Exercise aim:
Only the lines from the one holding "personlige hjem. Blant annet!" to the final line of the material below belong in the answer, transcribed exactly.

Listed entries:
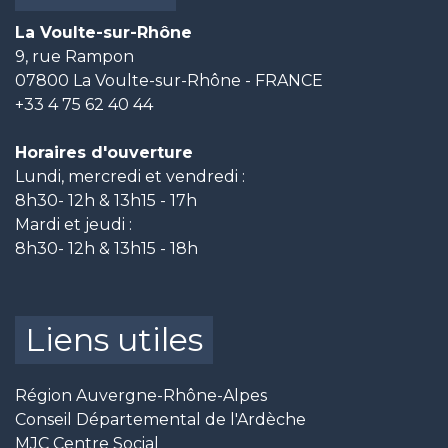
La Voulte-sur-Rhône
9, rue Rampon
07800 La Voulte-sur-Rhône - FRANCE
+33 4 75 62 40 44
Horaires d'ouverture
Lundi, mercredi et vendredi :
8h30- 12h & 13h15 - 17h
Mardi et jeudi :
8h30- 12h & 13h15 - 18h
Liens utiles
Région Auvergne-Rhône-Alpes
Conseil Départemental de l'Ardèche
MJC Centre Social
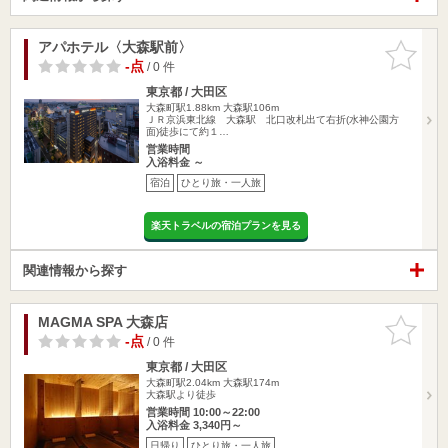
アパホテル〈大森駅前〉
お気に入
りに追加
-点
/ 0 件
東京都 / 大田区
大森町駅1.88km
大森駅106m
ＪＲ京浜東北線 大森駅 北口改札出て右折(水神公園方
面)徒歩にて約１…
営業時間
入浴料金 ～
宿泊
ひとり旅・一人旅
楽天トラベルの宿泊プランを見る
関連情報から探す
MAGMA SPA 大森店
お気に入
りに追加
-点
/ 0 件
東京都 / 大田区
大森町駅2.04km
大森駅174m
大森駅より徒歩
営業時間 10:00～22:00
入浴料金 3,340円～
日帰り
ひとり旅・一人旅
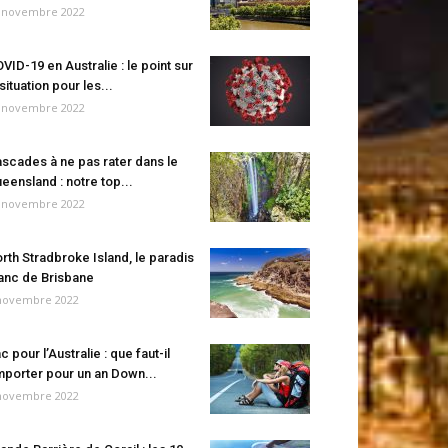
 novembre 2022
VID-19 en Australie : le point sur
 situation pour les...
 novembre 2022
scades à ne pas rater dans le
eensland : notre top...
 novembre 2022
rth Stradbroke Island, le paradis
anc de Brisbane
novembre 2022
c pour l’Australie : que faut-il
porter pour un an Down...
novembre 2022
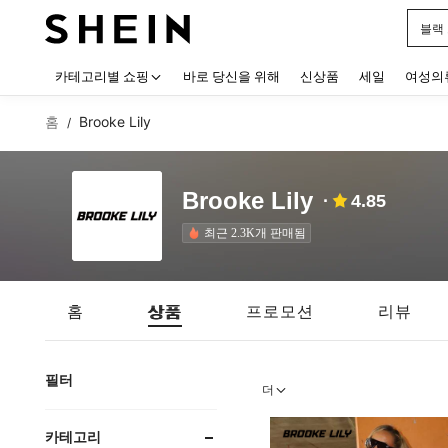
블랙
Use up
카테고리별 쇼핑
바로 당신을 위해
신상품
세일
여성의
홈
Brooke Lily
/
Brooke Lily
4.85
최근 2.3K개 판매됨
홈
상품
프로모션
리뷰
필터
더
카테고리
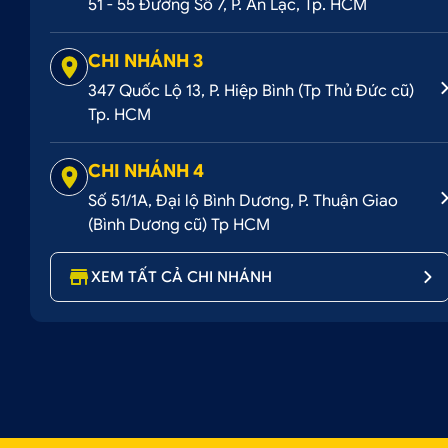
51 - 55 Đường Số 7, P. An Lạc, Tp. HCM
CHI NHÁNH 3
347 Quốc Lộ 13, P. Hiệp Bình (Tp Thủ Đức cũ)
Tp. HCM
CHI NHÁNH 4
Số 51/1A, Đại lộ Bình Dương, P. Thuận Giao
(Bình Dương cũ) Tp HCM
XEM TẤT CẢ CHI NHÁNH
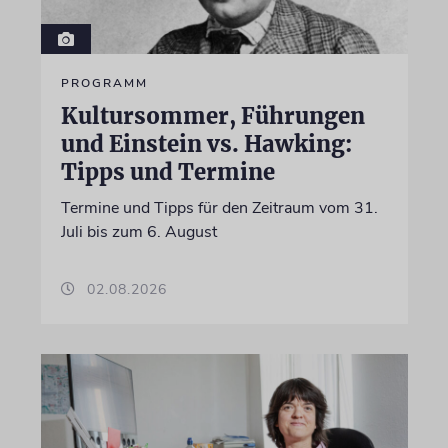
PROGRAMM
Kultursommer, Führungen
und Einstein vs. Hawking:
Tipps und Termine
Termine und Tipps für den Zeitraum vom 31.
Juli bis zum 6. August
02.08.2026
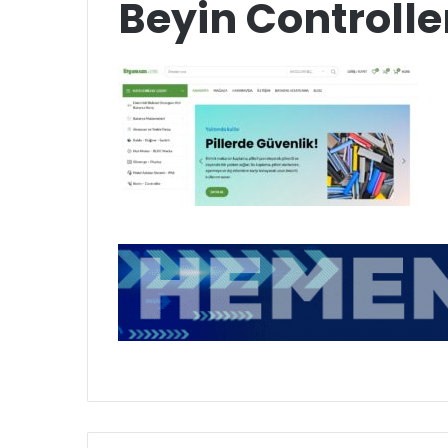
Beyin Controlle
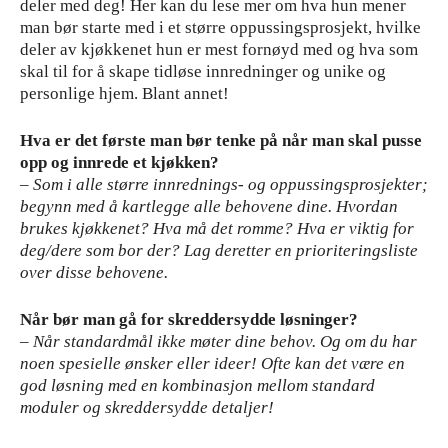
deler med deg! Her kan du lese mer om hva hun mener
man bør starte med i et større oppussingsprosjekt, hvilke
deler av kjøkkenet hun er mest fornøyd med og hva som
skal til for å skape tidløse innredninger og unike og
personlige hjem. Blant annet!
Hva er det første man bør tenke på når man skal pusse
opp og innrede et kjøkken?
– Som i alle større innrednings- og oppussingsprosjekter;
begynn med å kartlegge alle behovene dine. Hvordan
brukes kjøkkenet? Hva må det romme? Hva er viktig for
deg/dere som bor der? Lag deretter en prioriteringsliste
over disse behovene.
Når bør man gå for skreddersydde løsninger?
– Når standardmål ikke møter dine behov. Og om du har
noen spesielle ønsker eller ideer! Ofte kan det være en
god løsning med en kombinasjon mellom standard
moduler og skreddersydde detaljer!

Solution:
personlige hjem. Blant annet!
Hva er det første man bør tenke på når man skal pusse
opp og innrede et kjøkken?
– Som i alle større innrednings- og oppussingsprosjekter;
begynn med å kartlegge alle behovene dine. Hvordan
brukes kjøkkenet? Hva må det romme? Hva er viktig for
deg/dere som bor der? Lag deretter en prioriteringsliste
over disse behovene.
Når bør man gå for skreddersydde løsninger?
– Når standardmål ikke møter dine behov. Og om du har
noen spesielle ønsker eller ideer! Ofte kan det være en
god løsning med en kombinasjon mellom standard
moduler og skreddersydde detaljer!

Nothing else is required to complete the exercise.